Data for review section start

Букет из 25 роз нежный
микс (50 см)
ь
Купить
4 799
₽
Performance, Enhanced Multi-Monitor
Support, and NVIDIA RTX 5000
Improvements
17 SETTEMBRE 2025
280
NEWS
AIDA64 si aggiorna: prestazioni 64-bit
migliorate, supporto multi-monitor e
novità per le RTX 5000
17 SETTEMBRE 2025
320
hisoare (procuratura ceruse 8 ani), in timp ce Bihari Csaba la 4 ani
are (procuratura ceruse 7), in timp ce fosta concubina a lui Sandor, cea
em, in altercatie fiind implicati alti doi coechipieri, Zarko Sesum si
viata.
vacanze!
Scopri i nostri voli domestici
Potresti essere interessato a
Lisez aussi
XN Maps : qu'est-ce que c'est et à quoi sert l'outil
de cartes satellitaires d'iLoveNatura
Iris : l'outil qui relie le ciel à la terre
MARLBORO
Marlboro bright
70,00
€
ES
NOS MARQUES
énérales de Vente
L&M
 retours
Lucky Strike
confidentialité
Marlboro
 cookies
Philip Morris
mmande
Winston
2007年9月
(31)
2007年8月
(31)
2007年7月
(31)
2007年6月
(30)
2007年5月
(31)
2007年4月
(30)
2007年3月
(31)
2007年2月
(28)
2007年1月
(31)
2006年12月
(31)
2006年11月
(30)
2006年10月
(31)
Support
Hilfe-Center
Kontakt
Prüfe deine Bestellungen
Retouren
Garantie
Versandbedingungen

Data for review section end

__Task brief__:
Wherever "outil" occurs in the entries above, copy the line it sits on.

__Output of the task__:
XN Maps : qu'est-ce que c'est et à quoi sert l'outil
Iris : l'outil qui relie le ciel à la terre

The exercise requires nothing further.